One of Luukkonen’s latest projects, Pastry, is slated for release this year. The film examines the pressure that society places on women to conform to preconceived standards of body image and sexuality. Directed by Eduardo Barreto, Luukkonen acts alongside Maureen Younger who plays Caroline in the film, a young woman who falls in love with a waitress and lets go of her obsession with dieting. Pastry is a delectably sweet work of powerful social critique that showcases Luukkonen’s acting prowess.

Luukkonen, whose character bears witness to the gradual process of Caroline’s enlightenment, admits that it was an incredible experience working with the British cast of the film.

“Theater is the king in London,” said Luukkonen. “So you get a lot more theater trained and talented people overall per capita.”

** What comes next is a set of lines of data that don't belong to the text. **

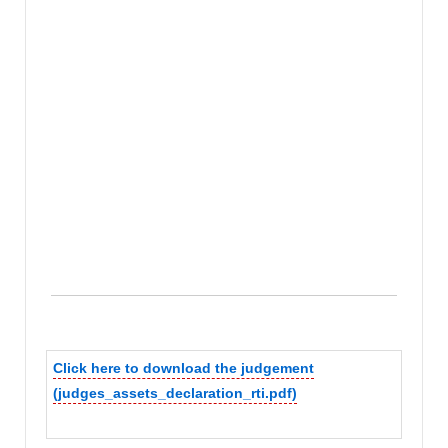
Click here to download the judgement
(judges_assets_declaration_rti.pdf)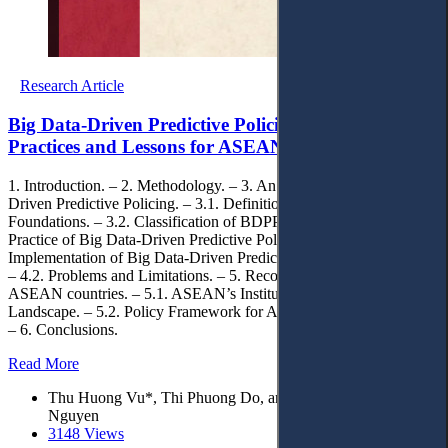
Research Article
Big Data-Driven Predictive Policing: Global
Practices and Lessons for ASEAN Countries
1. Introduction. – 2. Methodology. – 3. An Overview of Big Data-
Driven Predictive Policing. – 3.1. Definition and Conceptual
Foundations. – 3.2. Classification of BDPP Models. – 4. Global
Practice of Big Data-Driven Predictive Policing. – 4.1.
Implementation of Big Data-Driven Predictive Policing in Practice.
– 4.2. Problems and Limitations. – 5. Recommendations for
ASEAN countries. – 5.1. ASEAN’s Institutional and Regulatory
Landscape. – 5.2. Policy Framework for ASEAN BDPP Adoption.
– 6. Conclusions.
Read More
Thu Huong Vu*, Thi Phuong Do, and Viet Khanh Hoa
Nguyen
3148 Views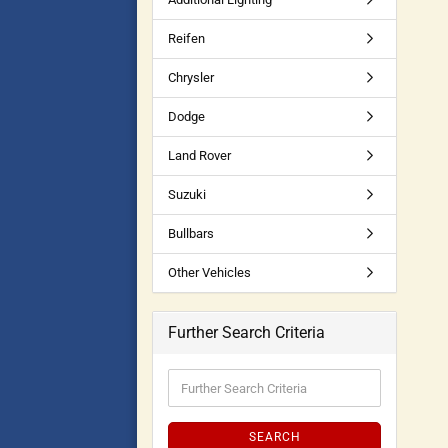
Reifen
Chrysler
Dodge
Land Rover
Suzuki
Bullbars
Other Vehicles
Further Search Criteria
SEARCH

Recently, he played the inquisitive son of a detective in Outsider, an exciting pilot starring Luukkonen and Dean Bruggeman. In it, Luukkonen’s character discovers a startling video of a man being held captive by a psycho in clown makeup. He brings it to his father, played by Bruggeman (Don’t Pass Me By, The Time Capsule), who digs into the case. It all leads up to a shocking cliffhanger, which is sure to leave viewers on the edge of their seats.

In every role that he’s played to date Luukkonen’s passion for his craft shines through so clearly that it is almost tangible. That kind of performance, delivery and dedication comes only from love, and it is obvious in everything that he’s done that Luukkonen truly loves his art.

“I chose acting because I love it, and fortunately, I had the opportunity to pursue it,” he said. “I wish more people had the chance to pursue their dreams.”